• Required action: Copy nothing but the lines below running from the line containing "Governor's Site (736, 2072)" through the line containing "MnDOT A to Z (831, 124)", both end lines included.

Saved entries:
════════════════════

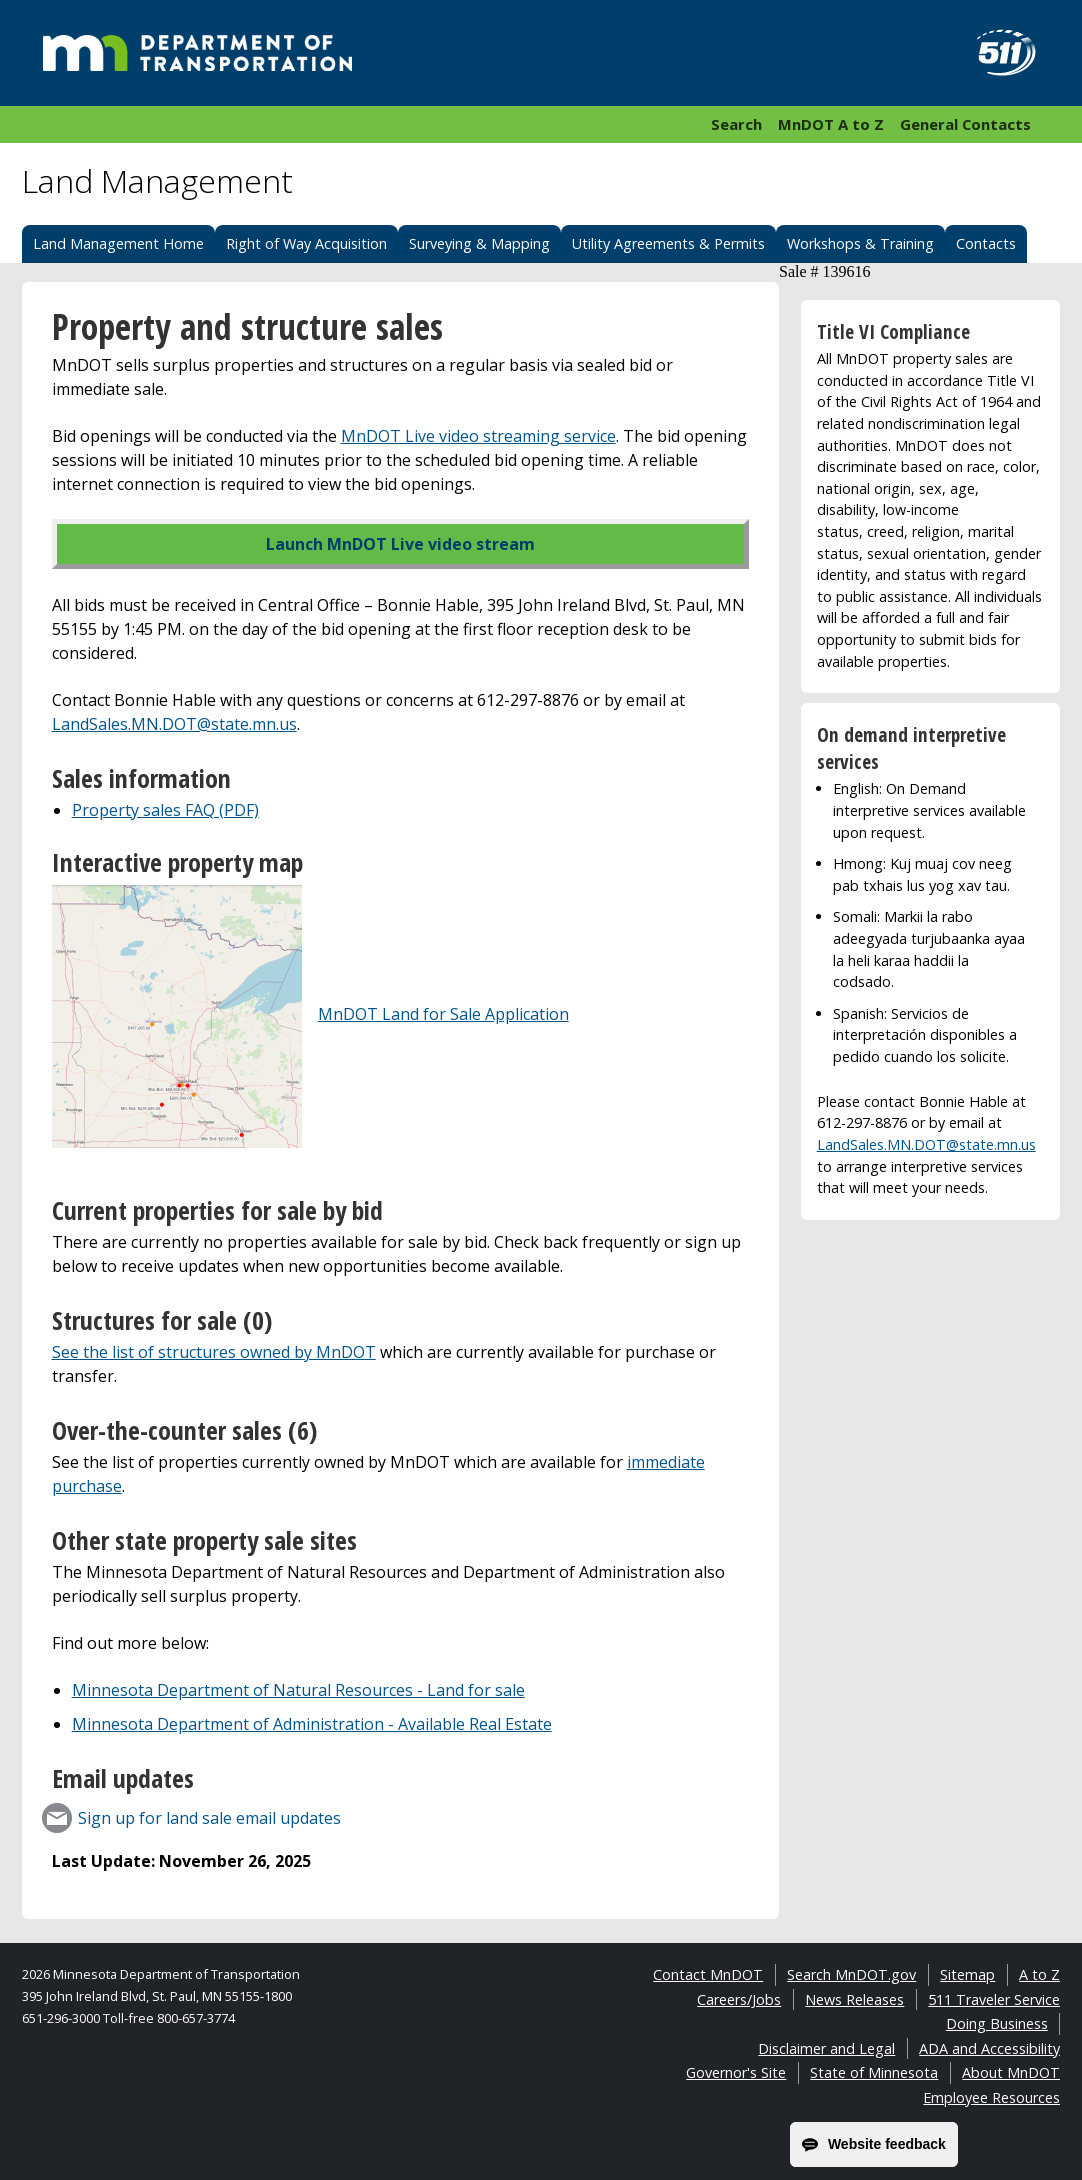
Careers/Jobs (739, 1999)
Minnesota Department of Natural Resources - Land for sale (298, 1690)
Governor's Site (736, 2072)
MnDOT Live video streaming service (478, 436)
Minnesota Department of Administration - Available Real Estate (312, 1724)
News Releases (854, 1999)
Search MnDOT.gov (851, 1974)
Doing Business (997, 2023)
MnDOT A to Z (831, 124)
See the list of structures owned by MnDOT (214, 1352)
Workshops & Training (860, 243)
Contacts (986, 243)
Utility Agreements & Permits (668, 243)
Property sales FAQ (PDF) (165, 810)
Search (736, 124)
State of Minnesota (874, 2072)
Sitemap (967, 1974)
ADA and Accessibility (989, 2048)
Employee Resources (991, 2097)
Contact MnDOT (708, 1974)
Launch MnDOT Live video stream (400, 544)
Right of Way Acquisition (306, 243)
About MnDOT (1011, 2072)
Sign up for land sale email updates (209, 1818)
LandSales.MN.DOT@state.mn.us (174, 724)
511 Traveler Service (994, 1999)
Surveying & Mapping (479, 243)
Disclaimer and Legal (826, 2048)
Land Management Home (118, 243)
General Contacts (965, 124)
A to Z (1039, 1974)
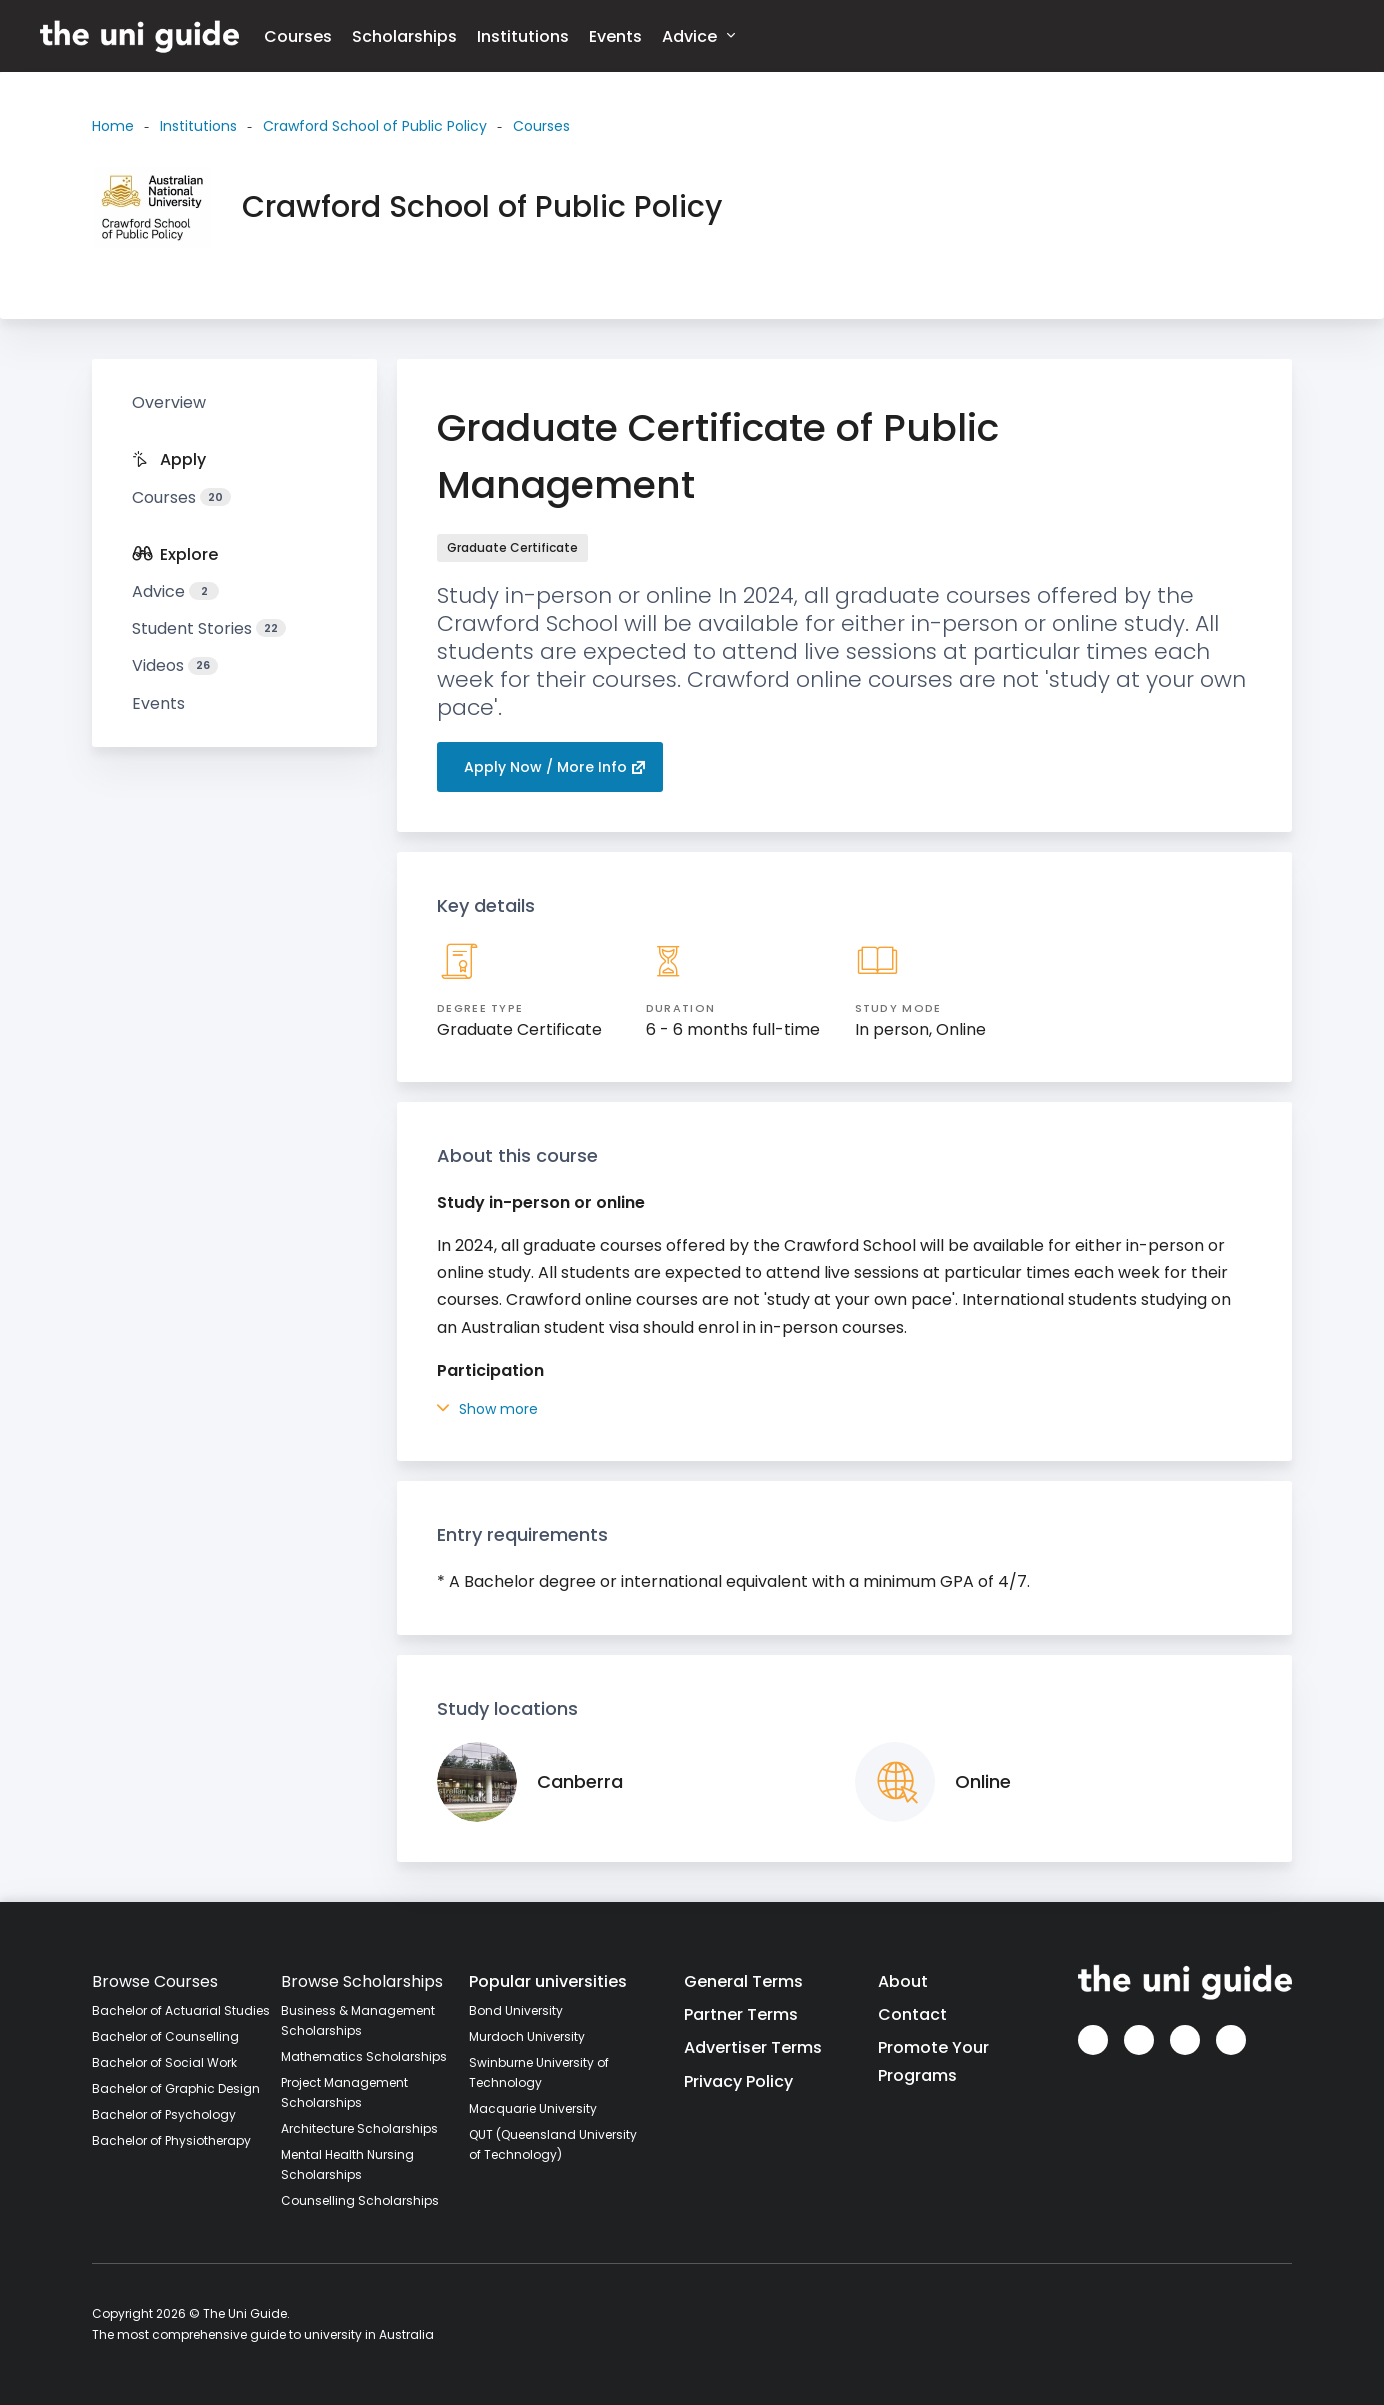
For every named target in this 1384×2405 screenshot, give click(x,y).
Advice (698, 35)
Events (615, 36)
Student (209, 628)
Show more (487, 1409)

════════════════════

• Task response:
Governor's Site (736, 2072)
MnDOT Live video streaming service (478, 436)
Minnesota Department of Administration - Available Real Estate (312, 1724)
News Releases (854, 1999)
Search MnDOT.gov (851, 1974)
Doing Business (997, 2023)
MnDOT A to Z (831, 124)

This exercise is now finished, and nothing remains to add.